What are the C++11 memory ordering guarantees in this corner case?
Asked Answered
F

3

21

I'm writing some lock-free code, and I came up with an interesting pattern, but I'm not sure if it will behave as expected under relaxed memory ordering.

The simplest way to explain it is using an example:

std::atomic<int> a, b, c;

auto a_local = a.load(std::memory_order_relaxed);
auto b_local = b.load(std::memory_order_relaxed);
if (a_local < b_local) {
    auto c_local = c.fetch_add(1, std::memory_order_relaxed);
}

Note that all operations use std::memory_order_relaxed.

Obviously, on the thread that this is executed on, the loads for a and b must be done before the if condition is evaluated.

Similarly, the read-modify-write (RMW) operation on c must be done after the condition is evaluated (because it's conditional on that... condition).
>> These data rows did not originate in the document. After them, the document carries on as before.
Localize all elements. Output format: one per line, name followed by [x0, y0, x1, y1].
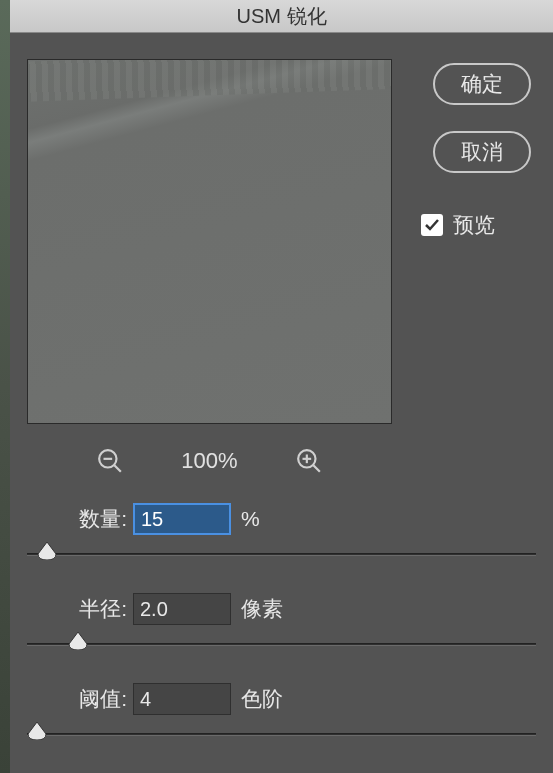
zoom-out-icon[interactable] — [97, 448, 123, 474]
threshold-slider[interactable] — [27, 733, 536, 736]
preview-area[interactable] — [27, 59, 392, 424]
preview-checkbox[interactable] — [421, 214, 443, 236]
zoom-controls: 100% — [27, 438, 392, 483]
threshold-label: 阈值: — [27, 685, 127, 713]
ok-button-label: 确定 — [461, 70, 503, 98]
threshold-unit: 色阶 — [241, 685, 283, 713]
dialog-title: USM 锐化 — [237, 3, 327, 30]
radius-slider[interactable] — [27, 643, 536, 646]
amount-slider-thumb[interactable] — [36, 542, 58, 560]
amount-unit: % — [241, 507, 260, 531]
check-icon — [424, 217, 440, 233]
threshold-input[interactable] — [133, 683, 231, 715]
preview-checkbox-row: 预览 — [421, 211, 531, 239]
cancel-button[interactable]: 取消 — [433, 131, 531, 173]
cancel-button-label: 取消 — [461, 138, 503, 166]
amount-slider[interactable] — [27, 553, 536, 556]
threshold-row: 阈值: 色阶 — [27, 683, 536, 715]
window-edge-strip — [0, 0, 10, 773]
amount-input[interactable] — [133, 503, 231, 535]
radius-label: 半径: — [27, 595, 127, 623]
amount-label: 数量: — [27, 505, 127, 533]
zoom-level: 100% — [181, 448, 237, 474]
svg-line-1 — [115, 465, 122, 472]
radius-row: 半径: 像素 — [27, 593, 536, 625]
radius-unit: 像素 — [241, 595, 283, 623]
zoom-in-icon[interactable] — [296, 448, 322, 474]
titlebar: USM 锐化 — [10, 0, 553, 33]
svg-line-4 — [313, 465, 320, 472]
threshold-slider-thumb[interactable] — [26, 722, 48, 740]
amount-row: 数量: % — [27, 503, 536, 535]
dialog-panel: 100% 确定 取消 预览 数量: % 半径: — [10, 33, 553, 773]
ok-button[interactable]: 确定 — [433, 63, 531, 105]
radius-slider-thumb[interactable] — [67, 632, 89, 650]
preview-checkbox-label: 预览 — [453, 211, 495, 239]
radius-input[interactable] — [133, 593, 231, 625]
What I want to know is, does this code guarantee that the value of c_local is at least as up-to-date as the values of a_local and b_local? If so, how is this possible given the relaxed memory ordering? Is the control dependency together with the RWM operation acting as some sort of acquire fence? (Note that there's not even a corresponding release anywhere.)

If the above holds true, I believe this example should also work (assuming no overflow) -- am I right?

std::atomic<int> a(0), b(0);

// Thread 1
while (true) {
    auto a_local = a.fetch_add(1, std::memory_order_relaxed);
    if (a_local >= 0) {    // Always true at runtime
        b.fetch_add(1, std::memory_order_relaxed);
    }
}

// Thread 2
auto b_local = b.load(std::memory_order_relaxed);
if (b_local < 777) {
    // Note that fetch_add returns the pre-incrementation value
    auto a_local = a.fetch_add(1, std::memory_order_relaxed);
    assert(b_local <= a_local);    // Is this guaranteed?
}

On thread 1, there is a control dependency which I suspect guarantees that a is always incremented before b is incremented (but they each keep being incremented neck-and-neck). On thread 2, there is another control dependency which I suspect guarantees that b is loaded into b_local before a is incremented. I also think that the value returned from fetch_add will be at least as recent as any observed value in b_local, and the assert should therefore hold. But I'm not sure, since this departs significantly from the usual memory-ordering examples, and my understanding of the C++11 memory model is not perfect (I have trouble reasoning about these memory ordering effects with any degree of certainty). Any insights would be appreciated!


Update: As bames53 has helpfully pointed out in the comments, given a sufficiently smart compiler, it's possible that an if could be optimised out entirely under the right circumstances, in which case the relaxed loads could be reordered to occur after the RMW, causing their values to be more up-to-date than the fetch_add return value (the assert could fire in my second example). However, what if instead of an if, an atomic_signal_fence (not atomic_thread_fence) is inserted? That certainly can't be ignored by the compiler no matter what optimizations are done, but does it ensure that the code behaves as expected? Is the CPU allowed to do any re-ordering in such a case?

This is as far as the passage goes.